Alice Rohrwacher?Das werde ich immer wieder gefragt: ob der Grund, weshalb ich diese Geschichte erzählen wollte, autobiografischer Natur ist. Nein, das ist nicht so. Meine Familie unterscheidet sich sehr von der im Film gezeigten, aber ich habe viele Familien kennengelernt, die so waren. Meine Eltern kommen aus unterschiedlichen Ländern, sie hatten viele solcher Freunde. Vielleicht wäre ich gerne in einer Familie wie der gezeigten groß geworden (lacht). Ich wollte von Zeit und Identität erzählen – und davon, wie schwer es ist, den Dingen Namen zu geben: Die Familie im Film kommt nicht vom Land, sie sind keine Hippies (denn sie arbeiten den ganzen Tag), und sie gehören auch nicht zu jenen Leuten, die ein Haus auf dem Land erwerben wollen.

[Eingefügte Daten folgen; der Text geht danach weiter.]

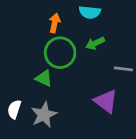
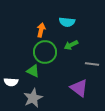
white semicircle: (14, 109) -> (11, 82), moved, turned -104

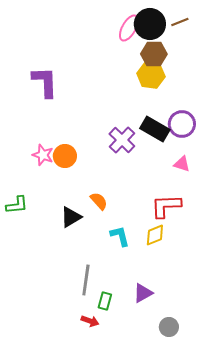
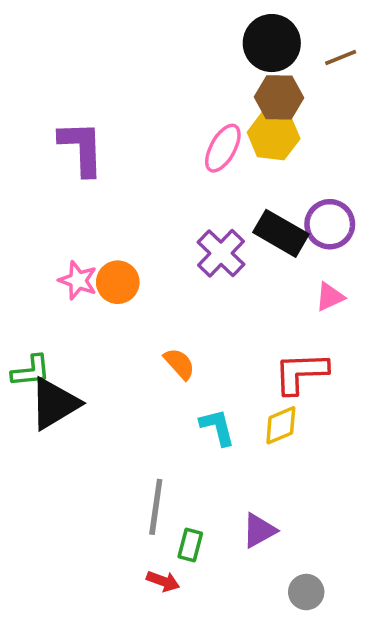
brown line: (180, 22) -> (341, 58), moved
pink ellipse: (129, 28) -> (223, 148), moved
pink triangle: (182, 164) -> (330, 297), turned -42
black triangle: (71, 217) -> (54, 404), moved, size x1.4

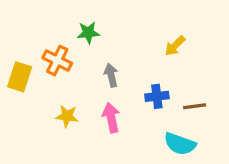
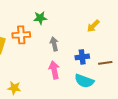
orange cross: (57, 60) -> (21, 35), turned -30
yellow star: (67, 116) -> (14, 88), moved
cyan semicircle: (180, 144) -> (84, 81), moved

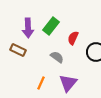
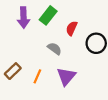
brown rectangle: (18, 50) -> (13, 71), moved, turned -70

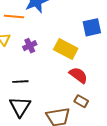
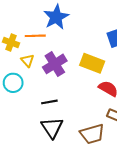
purple cross: (30, 46) -> (55, 64), size x1.6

tip Der Film handelt von Widersprüchen: So kommt die Fernsehshow (die vermutlich ihr reales Vorbild hat) mit modernster Technologie daher, bedient sich gleichzeitig bei klassischen Mythen und formuliert als Zielsetzung, nach der traditionellsten Familie zu suchen …
Alice Rohrwacher Elsa Morante hat in einem ihrer Bücher geschrieben, die Arabeske ist schön, wegen der Bewegung, nicht wegen ihrer Lösung. Unser Führer durch die Geschichte ist Gelsomina – und da sie ein Teenager ist, ist für sie alles schwarz oder weiß.

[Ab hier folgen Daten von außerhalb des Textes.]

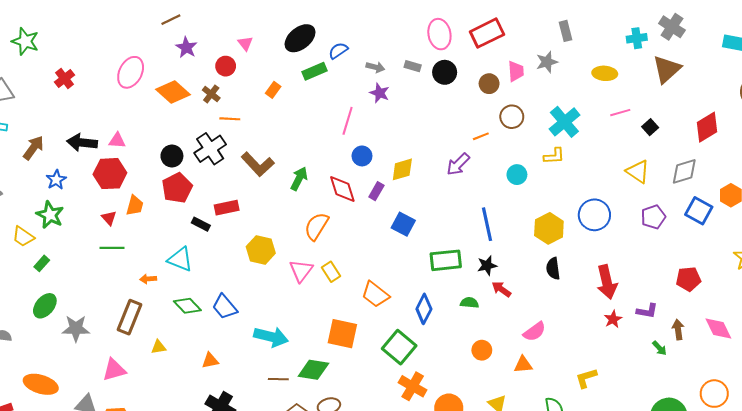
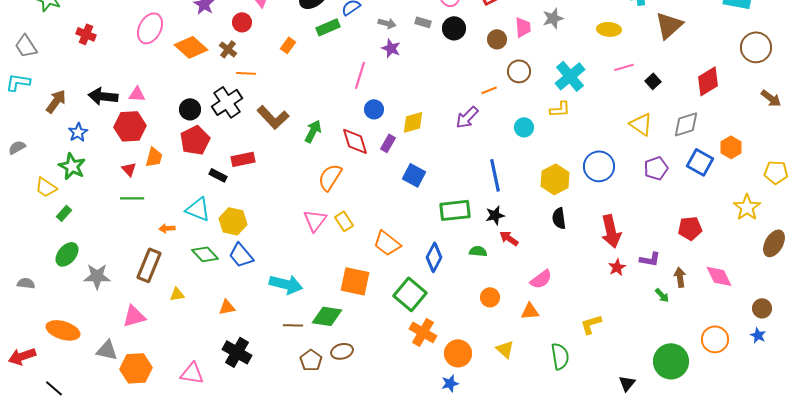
red cross: (64, 79) -> (86, 34), turned -30
yellow hexagon: (261, 250) -> (233, 221), moved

Land der Wundertip Mit Adrian kommt eimal ein Gefährte aus alten Zeiten vorbei und gemahnt an die Notwendigkeit des fortgesetzten Kampfes. Lebt diese Tradition in Italien noch fort? Auch die Idee des Lebens in einer autonomen Landkommune?
Alice Rohrwacher Der Film fällt ein bisschen aus der Zeit, ich wollte mich nicht auf ein bestimmtes Jahr festlegen. Aber wir können uns vorstellen, dass er in den Neunzigerjahren spielt. Wichtig war mir die Ambivalenz der Figuren: Manchmal tun sie gute Dinge, manchmal schlechte. Sie sitzen alle im selben Boot, sie wollen ihren landwirtschaftlichen Betrieb erhalten. Adrian (gespielt von Andrй Hennicke) ist für mich ein Teil dieser Geschichte und die einzige Person, die ich nicht sonderlich schätze, denn er ist jemand, der urteilt. Das hat seine Parallele mit vielen Menschen, die idealistisch sind, die aber nicht arbeiten – für mich ist es wichtig zu arbeiten.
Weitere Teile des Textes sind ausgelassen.